Haptic Feedback in Mixed Reality Glovebox Training

Using haptic feedback, a Y‑12 trainee works virtually to gain an understanding of the parameters of working within a glovebox.
The sense of touch and its subsequent feedback is a natural sensation often missing in XR experiences. Due to the nature of the U.S. Department of Energy’s manufacturing, dealing with sensitive materials through gloveboxes is highly touch‑driven. These glovebox jobs can be very high consequence, depending on the materials handled. ORETTC has spent the past 3 years perfecting a simulation that enables the sensations of force and texture feedback in the hands of end users in an XR training experience.
“Through the multi‑sensory engagement (touch, pressure, texture, and resistance) offered by the haptic feedback glove, chemical operator trainees feel immersed in real‑life situations while practicing conduct of operations, following procedures, and learning how to handle unlikely, but high‑stress, critical situations,” said Kim Nickell, Production Activities Training manager. “Trainees have the opportunity to practice high‑risk scenarios without real‑world consequences. Trainers are able to work with participants until the desired outcome is achieved, all while providing immediate feedback on decisions and actions that are made.”
This training experience uses haptic feedback gloves, an MR headset that the U.S. Department of Defense commonly uses for flight simulators, and a physical glovebox to simulate a material sorting exercise for new glovebox operators. This training is now being considered for placement in the Y‑12 training pipeline, as it has been tested and approved by the Y‑12 Training group and their leadership. This work was also published in “Frontiers in Virtual Reality” in March 2025 (Frontiers | VR haptics for glovebox operations training).
“With haptics in our training arsenal, trainees are getting an instructional experience that feels real,” said Weis. “It’s getting the trainees up to speed faster than traditional training methods.”
“It has been a privilege for our Production Activities Training team to work with ORETTC in the development of the Haptic Feedback Glovebox Training,” stated Nickell. “We are excited to see the future of training at Y‑12 as we adopt cutting‑edge technologies.”

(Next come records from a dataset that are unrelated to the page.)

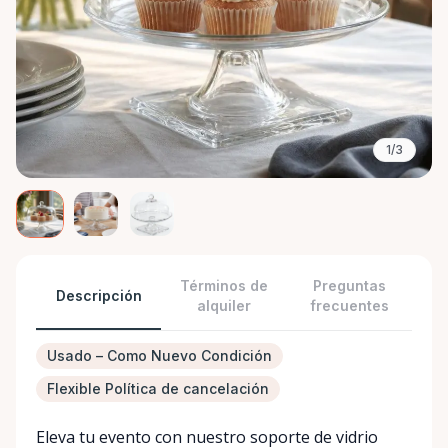
1/3
Términos de
Preguntas
Descripción
alquiler
frecuentes
Usado – Como Nuevo Condición
Flexible Política de cancelación
Eleva tu evento con nuestro soporte de vidrio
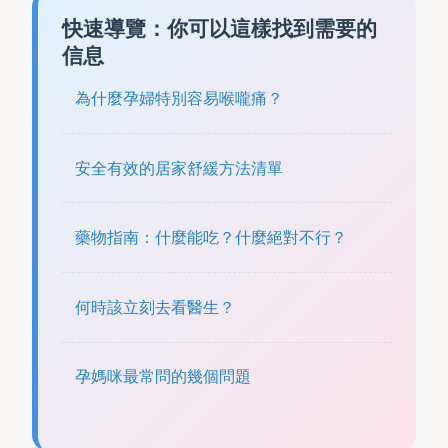
快速導覽：你可以這樣找到需要的
信息
為什麼孕婦特別容易喉嚨痛？
安全有效的居家舒緩方法清單
藥物指南：什麼能吃？什麼絕對不行？
何時該立刻去看醫生？
孕媽咪最常問的幾個問題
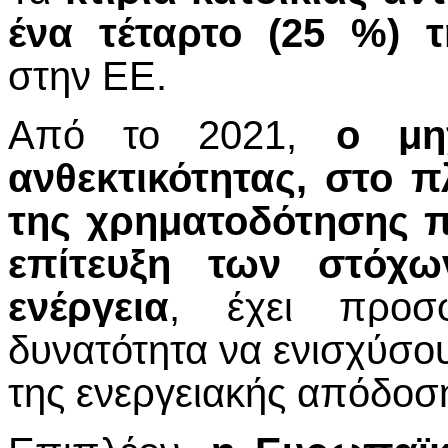
ένα τέταρτο (25 %) 
στην ΕΕ.
Από το 2021,
ο μη
ανθεκτικότητας, στο 
της χρηματοδότησης πρ
επίτευξη των στόχω
ενέργεια
, έχει προσ
δυνατότητα να ενισχύσο
της ενεργειακής απόδοση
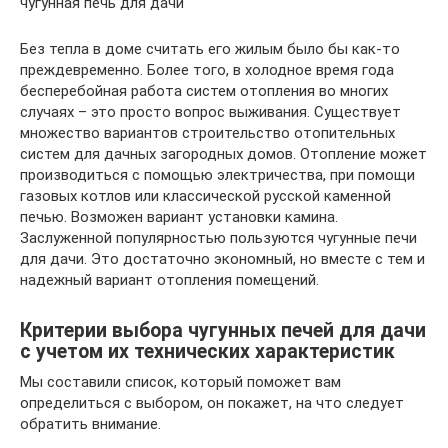
чугунная печь для дачи
Без тепла в доме считать его жилым было бы как-то
преждевременно. Более того, в холодное время года
бесперебойная работа систем отопления во многих
случаях – это просто вопрос выживания. Существует
множество вариантов строительство отопительных
систем для дачных загородных домов. Отопление может
производиться с помощью электричества, при помощи
газовых котлов или классической русской каменной
печью. Возможен вариант установки камина.
Заслуженной популярностью пользуются чугунные печи
для дачи. Это достаточно экономный, но вместе с тем и
надежный вариант отопления помещений.
Критерии выбора чугунных печей для дачи
с учетом их технических характеристик
Мы составили список, который поможет вам
определиться с выбором, он покажет, на что следует
обратить внимание.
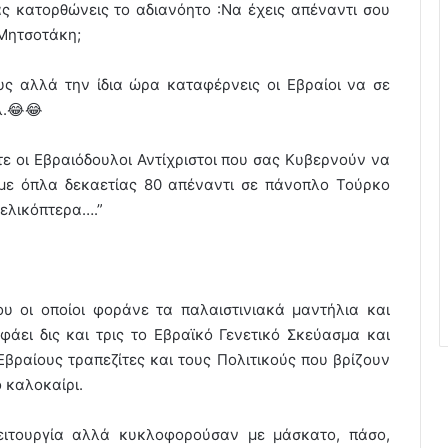
ς κατορθώνεις το αδιανόητο :Να έχεις απέναντι σου
 Μητσοτάκη;
ς αλλά την ίδια ώρα καταφέρνεις οι Εβραίοι να σε
λ.😂😂
ίτε οι Εβραιόδουλοι Αντίχριστοι που σας Κυβερνούν να
με όπλα δεκαετίας 80 απέναντι σε πάνοπλο Τούρκο
 ελικόπτερα….”
υ οι οποίοι φοράνε τα παλαιστινιακά μαντήλια και
άει δις και τρις το Εβραϊκό Γενετικό Σκεύασμα και
βραίους τραπεζίτες και τους Πολιτικούς που βρίζουν
 καλοκαίρι.
ειτουργία αλλά κυκλοφορούσαν με μάσκατο, πάσο,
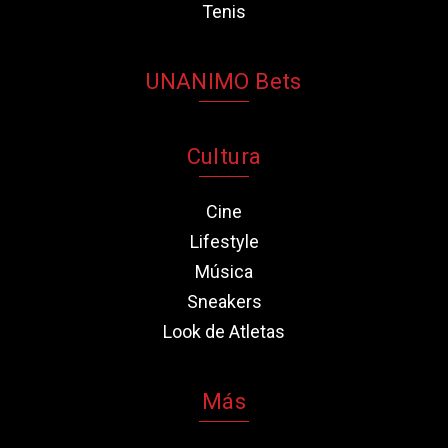
Tenis
UNANIMO Bets
Cultura
Cine
Lifestyle
Música
Sneakers
Look de Atletas
Más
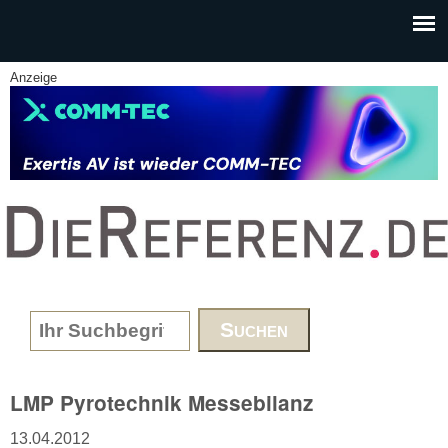
Skip to main content
Anzeige
www.DieReferenz.de
Search form
LMP Pyrotechnik Messebilanz
13.04.2012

Advancing XR Research and Development
“PDRD is honored to support ORETTC’s commitment to researching and developing new XR technologies and how those technologies could directly advance the manufacturing industry and NNSA’s core mission,” concluded Richey. “Through exploration of cutting‑edge solutions in immersive digital twins, haptic feedback systems, collaborative XR, and next‑generation XR environments, Y‑12’s ORETTC is driving innovation and addressing real operational needs.”
These advancements enhance workforce readiness, improve safety, increase precision, and streamline complex processes. Through strategic partnerships and forward‑thinking research, Y‑12 lays the groundwork for a more agile, capable, and future‑ready manufacturing ecosystem. Our efforts ensure that we remain at the forefront of technological progress, shaping the industry and setting new standards for excellence.